We landed here because we had some offers in the 20,000 - 30,000 range but Fannie thinks its worth 70,000. It isn't. It's trashed.

If I was an agent I'd hand a DIL off to an attorney, because that's the pro who should be handling it. And why work for free?

I have 2 clients whose got the message from their loan servicer's that DIL was an option after 120 on the market and no sale.

However, when short sale deals fell through, the servicers were not so interested in the DIL option. Both of these properties went back on the market and are under contract a 2nd time.

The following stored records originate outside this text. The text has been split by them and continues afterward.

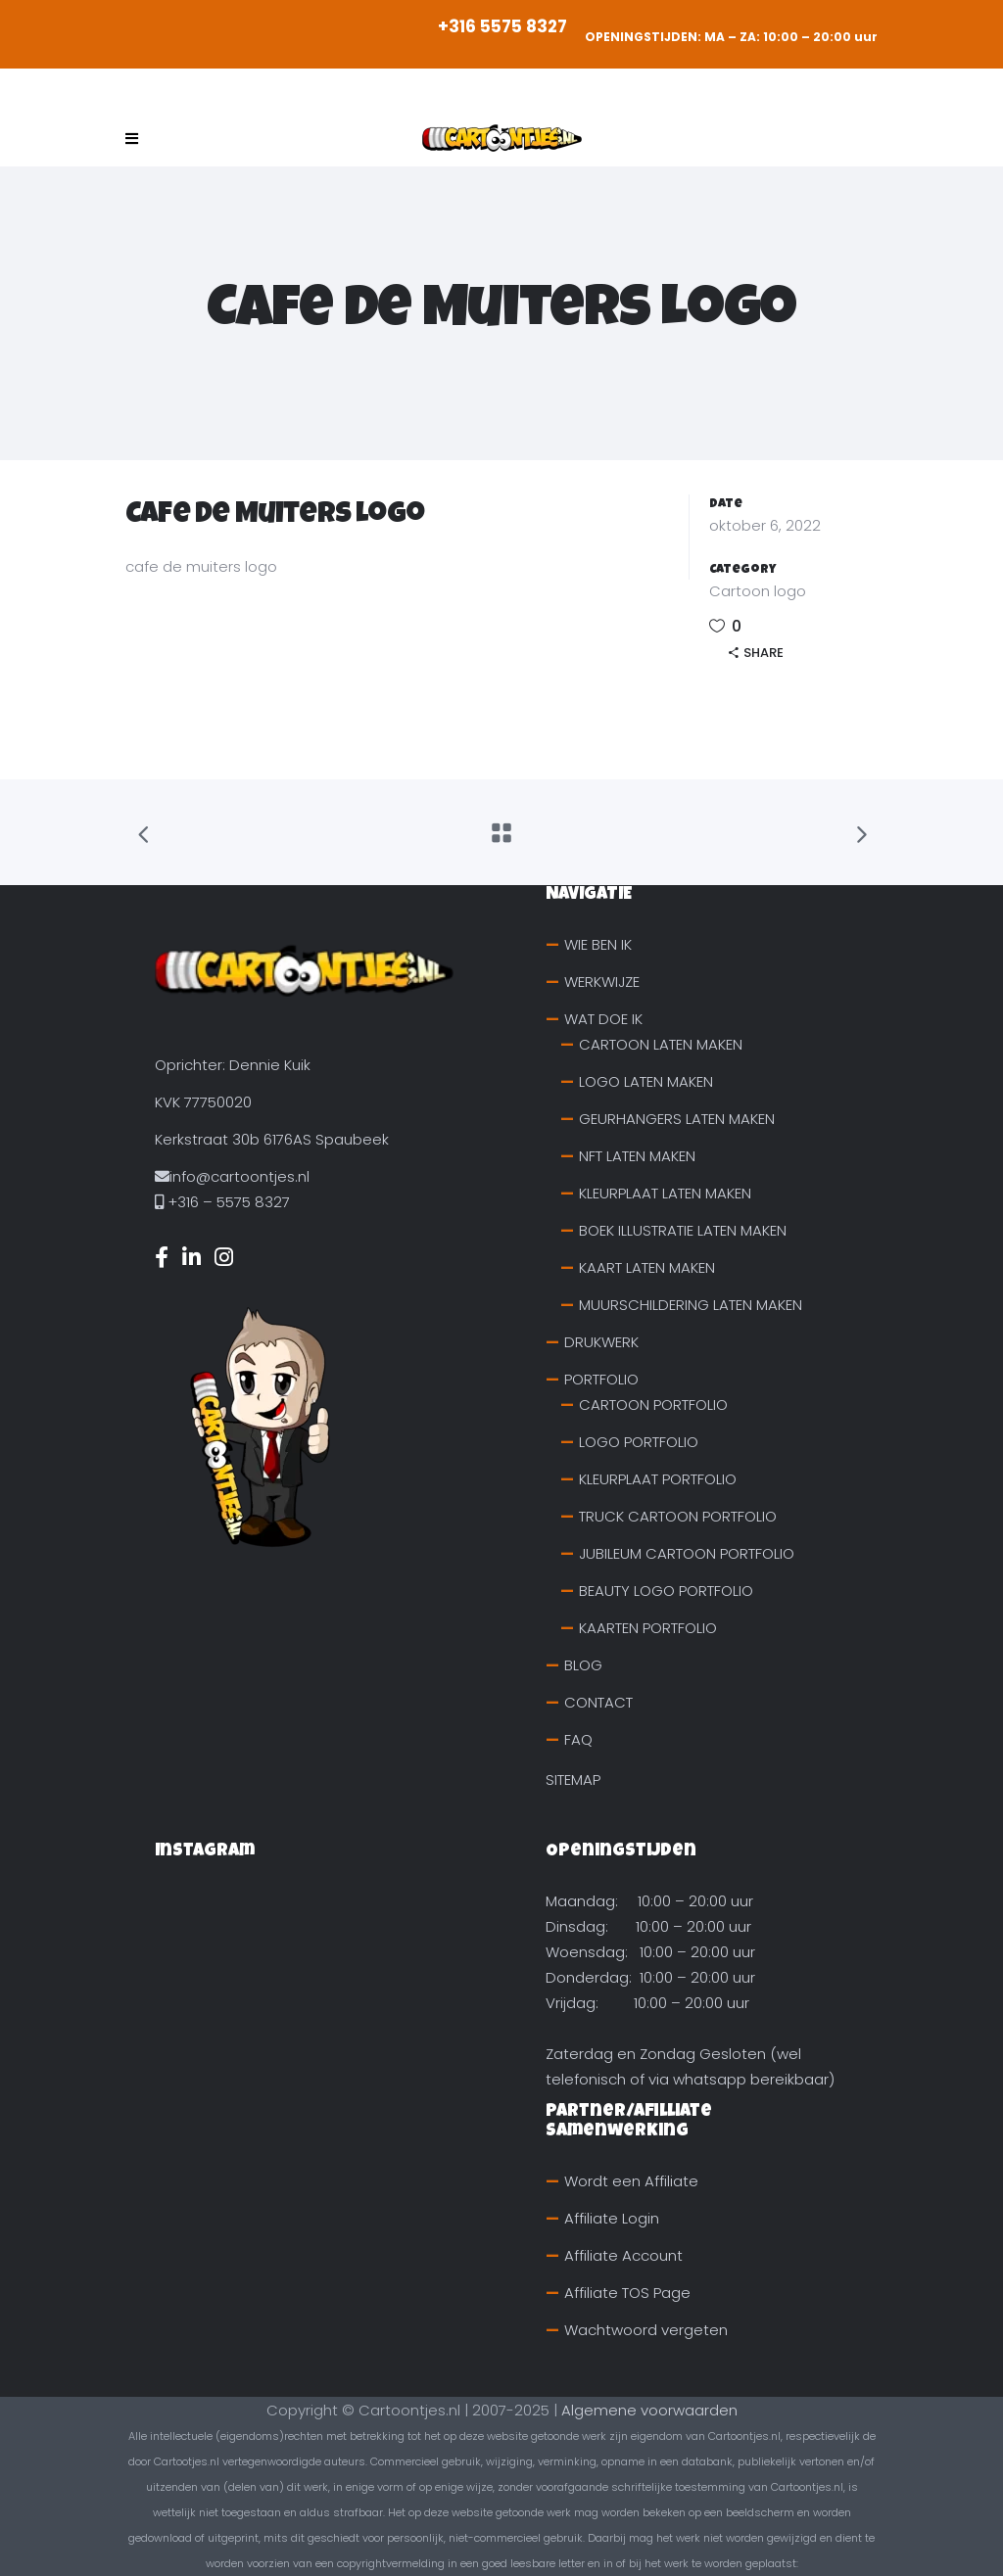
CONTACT (598, 1702)
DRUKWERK (601, 1342)
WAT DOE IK (603, 1018)
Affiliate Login (611, 2218)
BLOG (583, 1665)
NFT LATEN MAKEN (637, 1156)
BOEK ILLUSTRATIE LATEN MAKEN (683, 1230)
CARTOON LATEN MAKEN (660, 1044)
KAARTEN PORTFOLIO (648, 1627)
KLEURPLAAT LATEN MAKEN (665, 1193)
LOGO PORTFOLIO (638, 1441)
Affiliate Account (623, 2255)
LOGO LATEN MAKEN (646, 1081)
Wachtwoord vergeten (646, 2329)
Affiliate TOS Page (627, 2292)
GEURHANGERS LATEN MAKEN (677, 1118)
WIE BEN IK (598, 944)
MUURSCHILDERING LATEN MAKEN (690, 1304)
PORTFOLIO (601, 1379)
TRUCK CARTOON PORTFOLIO (678, 1516)
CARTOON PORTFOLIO (653, 1404)
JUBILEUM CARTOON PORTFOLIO (686, 1553)
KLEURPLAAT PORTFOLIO (658, 1479)
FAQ (578, 1739)
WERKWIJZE (602, 981)
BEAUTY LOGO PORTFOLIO (666, 1590)
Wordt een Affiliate (631, 2181)
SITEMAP (573, 1779)
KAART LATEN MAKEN (647, 1267)
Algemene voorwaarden (649, 2410)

Maybe the seller needed to apply for the DIL, which they didn't do. Since there is no commission paid to an agent, I have not done any work on a DIL option.  

DIL is easy.  Bank sends the deed and the seller's sign it.  Seller has 30 days or so to get out and sometimes the lender will offer cash for keys.  The DIL is more economical for the lender than the foreclosure - very little attorney's fees.  I've had one.  Home has been on the market for 2+ years as an REO and over 4 in total.  Bank is stuck on a price that the market will not bear and home being abandoned is now suffering from disrepair.  Too bad.  Wish they would have worked with the offer that was written 3 years ago.

@Kathleen  That's the way is should work, I think.  The Servicer/Investor should prefer to short sell the house, unless they think that the offer is not fair-market-value.

@KerryAnn  This is the situation with my DIL-candidate properties.  The Investor has an unrealistic view of market value, and everyone gives up.  The only way to make this behavior understandable, to me, is that the Investor thinks they are being scammed, so they want to mitigate the fraud-risk and acquire the property.

@Walt  I'm in the same position with a property where the Investor is rejecting $75,000, the property is totally trashed, I am sending them pictures tonight.  "Do you really want to reject this $75K offer?"

It is very expensive for the banks to do a deed-in-lieu, and can take a long time to complete if it even gets considered.